Page MenuHomePhabricator

Test PageAssessements on English Wikivoyage
Closed, ResolvedPublic3 Estimated Story Points

Description

Already tested on Test Wikipedia. Let's test it on English Wikivoyage before we go to English Wikipedia. English Wikivoyage has a master assessment template that is highly used, so this is an ideal test case (for both errors and performance). The template is https://en.wikivoyage.org/wiki/Template:Stbox.
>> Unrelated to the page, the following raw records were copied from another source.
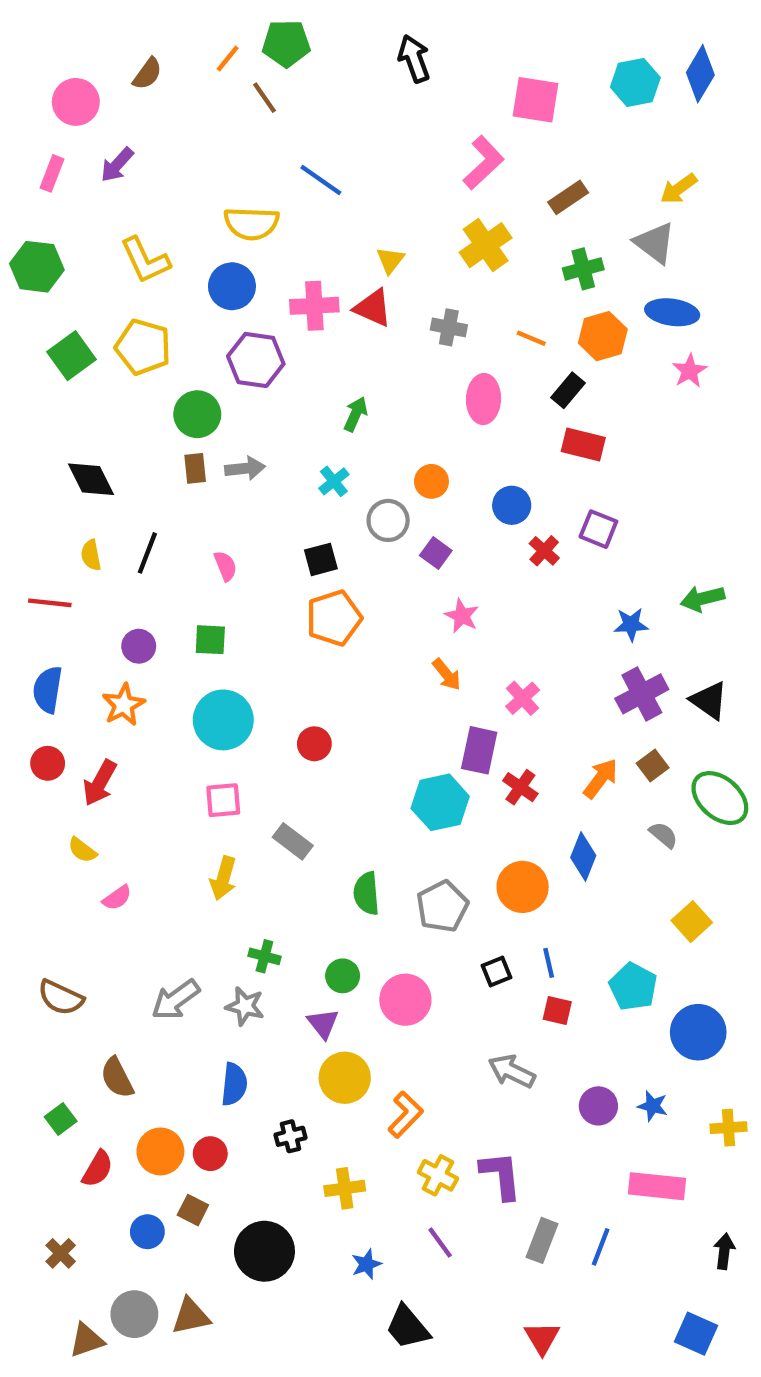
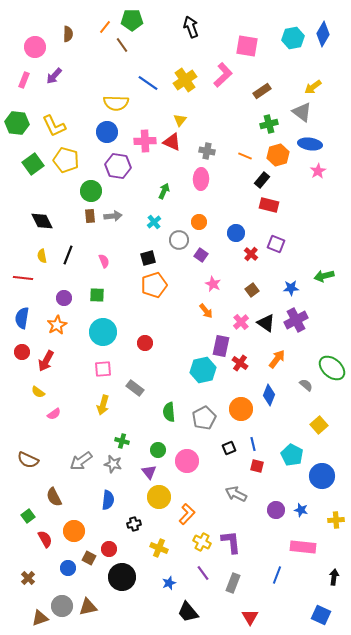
brown semicircle: (147, 74) -> (68, 34), turned -35
yellow cross: (486, 245) -> (185, 80), moved
yellow L-shape: (145, 260) -> (54, 126), moved
pink ellipse: (484, 399) -> (201, 179), moved
black triangle: (709, 700) -> (266, 323), moved
brown square: (653, 765) -> (252, 290), moved
red circle: (210, 1154) -> (109, 549), moved
red semicircle: (98, 1169) -> (45, 539), turned -60
yellow cross: (345, 1188) -> (159, 548), turned 30
gray rectangle: (542, 1240) -> (233, 583), moved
This is an invisible back-end only feature, so we should post a notice on the Travellers' pub, but I don't think we need to run a vote or anything.
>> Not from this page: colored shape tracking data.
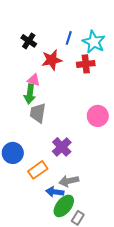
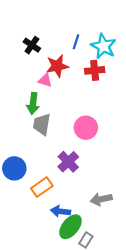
pink triangle: (34, 80) -> (45, 80), moved
pink circle: (98, 116) -> (86, 128), moved
gray arrow: (69, 181) -> (101, 199), moved

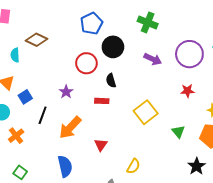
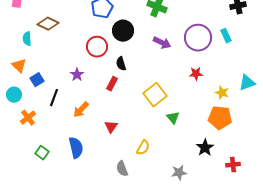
red rectangle: (102, 101) -> (112, 84), turned -64
orange arrow: (70, 128) -> (81, 110), size x0.7
green triangle: (178, 132) -> (173, 118), moved
green square: (20, 172) -> (42, 153), moved

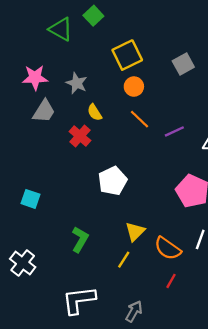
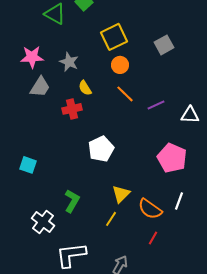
red cross: (80, 136) -> (72, 109), turned 36
white cross: (23, 263) -> (43, 222), moved

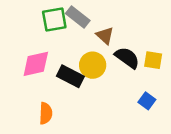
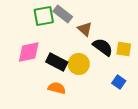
yellow circle: (93, 65) -> (79, 64), moved
orange semicircle: (46, 113) -> (57, 88), moved, turned -78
First step is to add the 2 PageAssessments tables to the en.wikivoyage database. Then we need to configure the jobrunners properly. Next, recruit someone from the performance team to help us monitor the deployment. Deploy the config change to turn on the extension on English Wikivoyage. Add the parser function to the master assessment template. Wait until the jobs have finished running. Test the results by looking at the tables and testing the PageAssessments API.

Event Timeline

DannyH set the point value for this task to 3.
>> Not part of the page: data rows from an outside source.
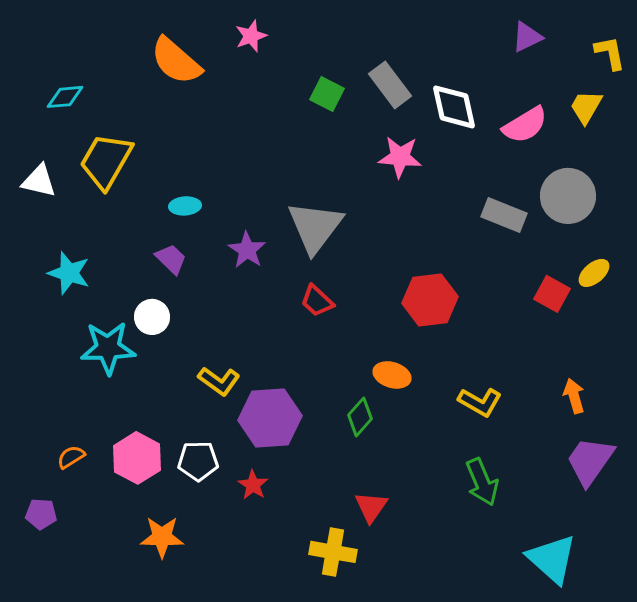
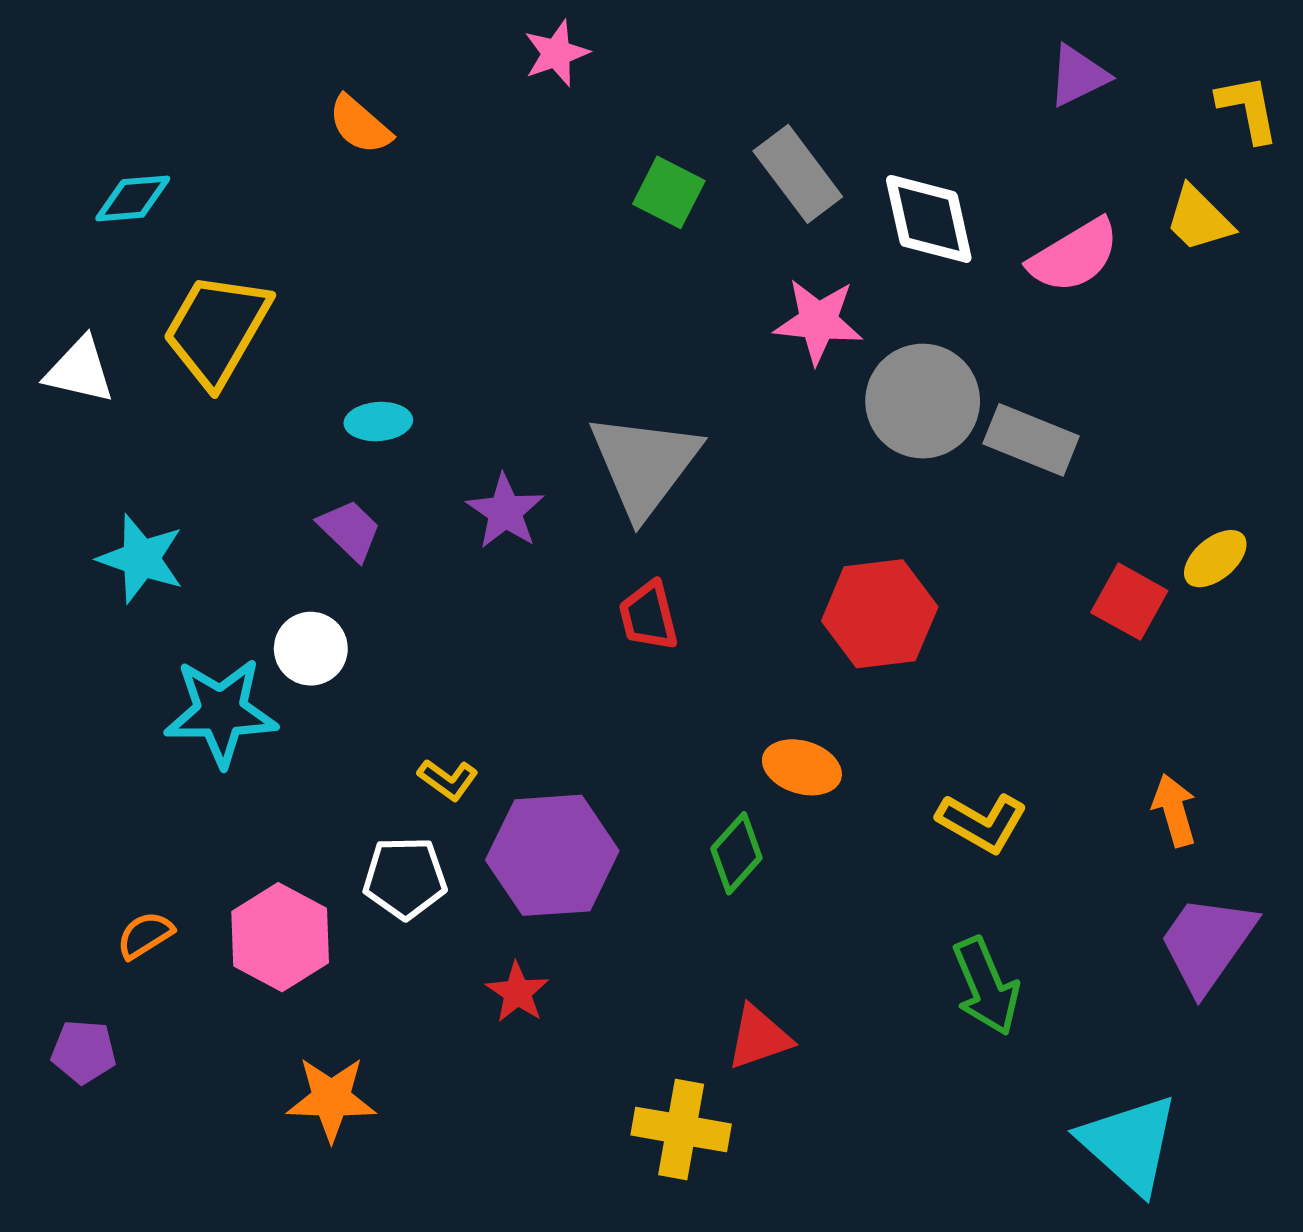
pink star: (251, 36) -> (556, 53), moved
orange semicircle: (176, 61) -> (360, 125), size x0.6
yellow trapezoid: (586, 107) -> (1199, 219), turned -75
gray circle: (568, 196) -> (923, 401), moved
red trapezoid: (317, 301) -> (648, 616), turned 33
yellow L-shape: (219, 381) -> (448, 780), size x0.7
white pentagon: (198, 461) -> (405, 878), moved
red triangle: (371, 507) -> (759, 1037), turned 36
New tables have been created for enwikivoyage. Discussion on wiki has received positive response. Let's deploy PageAssessments there next week.

@jcrespo: My current plan is to roll this out on English Wikivoyage next Tuesday morning at 10am. How does that sound for you?

Good, ping me if I am around just in case (I assume 10 am Pacific?).

Steps for deployment:

  1. In wmf-config/InitialiseSettings.php, you'll add a new record to the $wgConf->settings['wmgUsePageAssessments'] array: 'enwikivoyage' => true, // T142056
  2. Commit your change and push it to Gerrit (referencing bug T142056)
  3. Go to https://wikitech.wikimedia.org/wiki/Deployments and add the commit as a deployment request during the Thursday morning SWAT window.
  4. Be in the wikimedia-operations IRC channel at the beginning of the SWAT window (18:00 UTC).
  5. After the SWAT deployer has merged the change, but before they sync it across the production servers, you'll start running the fatalmonitor script on fluorine to keep an eye on fatal errors. You can also watch the chart at https://grafana.wikimedia.org/dashboard/file/varnish-http-errors.json. If you notice serious problems caused by the change, request the SWAT deployer to roll-back the change.
  6. There isn't really a good way to test this via the debug server (mw1099), but I'm sure they'll ask you to anyway. After it is synced to mw1099, load English Wikivoyage, turn on X-Wikimedia-Debug, and try doing a null edit to a page (open the edit interface and click save). If nothing goes wrong, tell them it is safe to sync the config change across the cluster.
  7. Once it is synced, turn off X-Wikimedia-Debug and try doing another null edit.
  8. If that works fine, try adding the parser function to a page, for example, your user talk page or user sandbox: {{#assessment:India|A|Low}} (but don't add it to any templates; we'll try that on Tuesday)
  9. Query the PageAssessments API to see if the data was successfully recorded in the database. (It may take a few minutes since it's in a low-priority job).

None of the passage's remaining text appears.